Wir stellten uns natürlich die Frage, wer die hoheitlichen Aufgaben auf der Insel übernimmt, wenn nicht Herr Krüger. Die Antwort darauf ist eigentlich ganz einfach und wir konnten sie sogar live miterleben: Wenn sie gebraucht wird, ist die Wasserschutzpolizei mit dem Helikopter innerhalb von 10 Minuten vor Ort. Als wir gerade darüber sprachen, landete tatsächlich ein Helikopter der Wasserschutzpolizei auf dem Helikopter-Landeplatz, nicht weit entfernt vom Schullandheim. Am Ende der dreistündigen (!) Information und Führung über die Insel gab es einen Sonderapplaus und ein kleines Dankeschön für Philipp Krüger, der mit seinem Team tolle Arbeit auf der Insel leistet.

 

Am Freitag traten die bereits erwähnten besonders wagemutigen Fahrtteilnehmer (3 Schüler, 2 Lehrer und ein weiterer Gast) die Wanderung durch das Wattenmeer zur Vogel-Insel Scharhörn an. Scharhörn war uns vor der Fahrt als „Einmannland“ in der Dokumentation eines jungen Filmemachers bekannt gemacht worden. Als Vogelwart hatte der junge Mann seine mehrmonatige Arbeit auf der Vogelinsel (als“ Ein-Mann“) gefilmt.

Während sich der Rest der Gruppe angesichts des Regens ins Schullandheim zurückzog und Hausarbeiten und Kochen erledigte, trotzte die kleine Wandergruppe, angeführt von der orts- und wegekundigen Sina vom Naturschutzverein Jordsand, der schlechter werdenden Witterung. Trotz peitschenden Regens und heftigen Windböen der Stärke 5, kämpften sich die mittlerweile bis auf die Haut durchnässten Wanderer weiter durch das sonst so schöne Wattenmeer.

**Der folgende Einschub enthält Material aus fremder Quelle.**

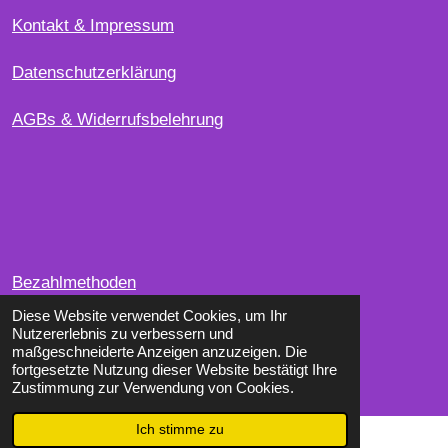
Kontakt & Impressum
Datenschutzerklärung
AGBs & Widerrufsbelehrung
Bezahlmethoden
Diese Website verwendet Cookies, um Ihr
Nutzererlebnis zu verbessern und
F
I
maßgeschneiderte Anzeigen anzuzeigen. Die
a
n
fortgesetzte Nutzung dieser Website bestätigt Ihre
© 2026
FollowerStorm.com
c
s
Zustimmung zur Verwendung von Cookies.
e
t
b
a
Ich stimme zu
o
g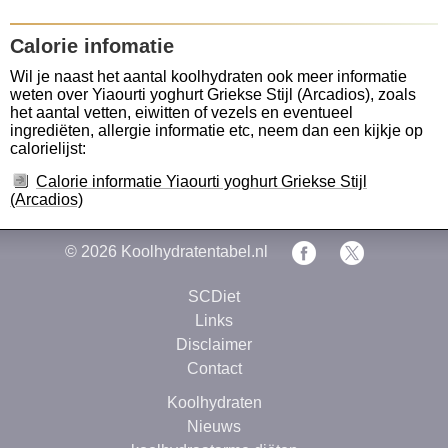
Calorie infomatie
Wil je naast het aantal koolhydraten ook meer informatie
weten over Yiaourti yoghurt Griekse Stijl (Arcadios), zoals
het aantal vetten, eiwitten of vezels en eventueel
ingrediëten, allergie informatie etc, neem dan een kijkje op
calorielijst:
Calorie informatie Yiaourti yoghurt Griekse Stijl
(Arcadios)
© 2026
Koolhydratentabel.nl
SCDiet
Links
Disclaimer
Contact
Koolhydraten
Nieuws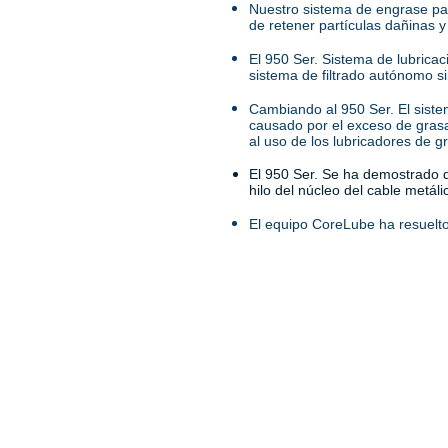
Nuestro sistema de engrase pa
de retener partículas dañinas 
El 950 Ser. Sistema de lubrica
sistema de filtrado autónomo si
Cambiando al 950 Ser. El sistem
causado por el exceso de gras
al uso de los lubricadores de g
El 950 Ser. Se ha demostrado q
hilo del núcleo del cable metáli
El equipo CoreLube ha resuelt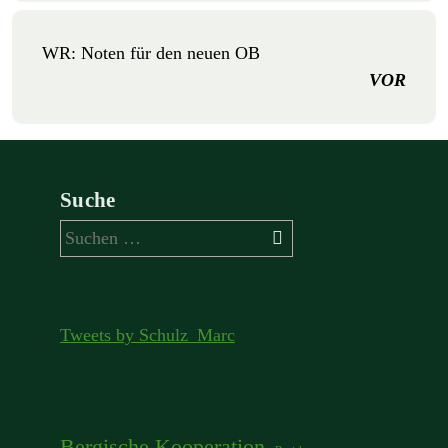
WR: Noten für den neuen OB
VOR
Suche
Suchen
nach:
Tweets by Schulz_Marc
Bergische Kooperation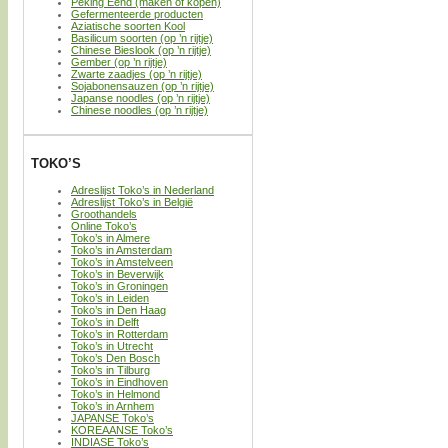
Peking Eend (maken of kopen)
Gefermenteerde producten
Aziatische soorten Kool
Basilicum soorten (op ’n rijtje)
Chinese Bieslook (op ’n rijtje)
Gember (op ’n rijtje)
Zwarte zaadjes (op ’n rijtje)
Sojabonensauzen (op ’n rijtje)
Japanse noodles (op ’n rijtje)
Chinese noodles (op ’n rijtje)
TOKO’S
Adreslijst Toko’s in Nederland
Adreslijst Toko’s in België
Groothandels
Online Toko’s
Toko’s in Almere
Toko’s in Amsterdam
Toko’s in Amstelveen
Toko’s in Beverwijk
Toko’s in Groningen
Toko’s in Leiden
Toko’s in Den Haag
Toko’s in Delft
Toko’s in Rotterdam
Toko’s in Utrecht
Toko’s Den Bosch
Toko’s in Tilburg
Toko’s in Eindhoven
Toko’s in Helmond
Toko’s in Arnhem
JAPANSE Toko’s
KOREAANSE Toko’s
INDIASE Toko’s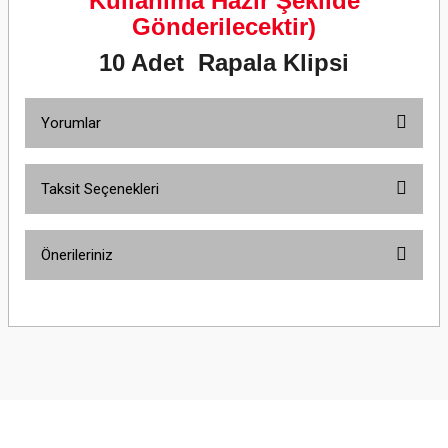
Kullanıma Hazır Şekilde
Gönderilecektir)
10 Adet Rapala Klipsi
Yorumlar
Taksit Seçenekleri
Bu ürüne ilk yorumu siz yapın!
Önerileriniz
Yorum Yaz
Bu ürünün fiyat bilgisi, resim, ürün açıklamalarında ve diğer konularda
yetersiz gördüğünüz noktaları öneri formunu kullanarak tarafımıza
iletebilirsiniz.
Görüş ve önerileriniz için teşekkür ederiz.
Ürün resmi kalitesiz, bozuk veya görüntülenemiyor.
Ürün açıklamasında eksik bilgiler bulunuyor.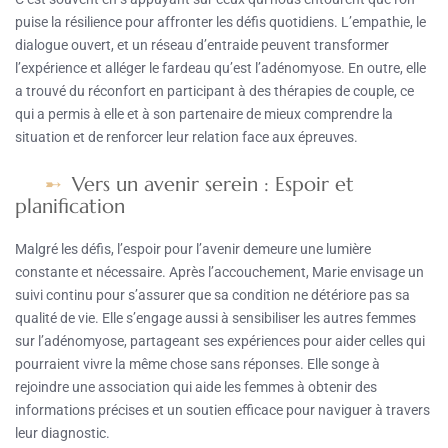
puise la résilience pour affronter les défis quotidiens. L’empathie, le
dialogue ouvert, et un réseau d’entraide peuvent transformer
l’expérience et alléger le fardeau qu’est l’adénomyose. En outre, elle
a trouvé du réconfort en participant à des thérapies de couple, ce
qui a permis à elle et à son partenaire de mieux comprendre la
situation et de renforcer leur relation face aux épreuves.
Vers un avenir serein : Espoir et
planification
Malgré les défis, l’espoir pour l’avenir demeure une lumière
constante et nécessaire. Après l’accouchement, Marie envisage un
suivi continu pour s’assurer que sa condition ne détériore pas sa
qualité de vie. Elle s’engage aussi à sensibiliser les autres femmes
sur l’adénomyose, partageant ses expériences pour aider celles qui
pourraient vivre la même chose sans réponses. Elle songe à
rejoindre une association qui aide les femmes à obtenir des
informations précises et un soutien efficace pour naviguer à travers
leur diagnostic.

Pünktlich mit Erreichen des Inselrands wurde auch das Wetter besser und wir wurden vom diesjährigen Vogelwart Sebastian mit wohltuend heißem Tee empfangen. Sebastian lebt für drei Monate als Vogelwart selbstständig und allein auf der Insel und verbringt seine Zeit u.a. damit, Vogelarten zu bestimmen und zu dokumentieren. Außerdem hält er die Insel von Müll frei und bietet Führungen für Besuchergruppen an. Er ist bewusst aus der Alltagshektik als Selbstständiger ausgestiegen, um hier ein anderes, ruhigeres Leben zu führen und sich zu besinnen.

So gestärkt und bei mittlerweile strahlendem Sonnenschein, machten wir uns mit neuem Schwung auf den Rückweg. Hier zeigte sich das Wattenmeer noch einmal von seiner schönsten Seite. Ganz nebenbei erlebten wir eine Filmcrew im Watt, die Teile eines Sciencefiction-Thrillers auf den Weiten des Sandbodens drehte.

Nach insgesamt vier Stunden erreichten wir mit schmerzenden Füßen, aber irgendwie stolz und glücklich, wieder unsere Unterkunft. Die Daheimgebliebenen hatten den Hausputz erledigt und vor allen Dingen ein leckeres Abendessen gekocht. Es wurde wieder ein lustiger Abend…mit Ober-Meier, Sheeran und hungrigen Werwölfen…

Den Samstag begannen wir zunächst mit der Besichtigung der Inselschule. Diese wird von lediglich zwei Schülerinnen besucht und die einzige Lehrerin, Frau Fabig, ist für sämtliche Lehr- und Verwaltungsaufgaben (z.B. Budgetplanung, Beschaffung oder Lehrplaneinhaltung) zuständig. Trotzdem widmete sie uns ihren freien Samstagmittag, um uns durch die Schule zu führen. Die Schule verfügt neben einem Klassenraum über einen Gymnastikraum, einen Werkraum und ein Sekretariat.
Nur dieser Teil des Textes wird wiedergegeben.